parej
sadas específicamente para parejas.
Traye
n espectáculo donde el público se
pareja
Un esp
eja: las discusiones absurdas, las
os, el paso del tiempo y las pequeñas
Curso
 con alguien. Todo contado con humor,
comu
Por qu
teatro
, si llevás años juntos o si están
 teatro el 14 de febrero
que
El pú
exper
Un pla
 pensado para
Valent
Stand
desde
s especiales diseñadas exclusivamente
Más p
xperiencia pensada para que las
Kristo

◆ ◆ ◆

EXERCISE.
Lines from the top of the data above through the line with "pensado para", both ends included: copy them exactly, nothing more.

REPLY.
parej
sadas específicamente para parejas.
Traye
n espectáculo donde el público se
pareja
Un esp
eja: las discusiones absurdas, las
os, el paso del tiempo y las pequeñas
Curso
 con alguien. Todo contado con humor,
comu
Por qu
teatro
, si llevás años juntos o si están
 teatro el 14 de febrero
que
El pú
exper
Un pla
 pensado para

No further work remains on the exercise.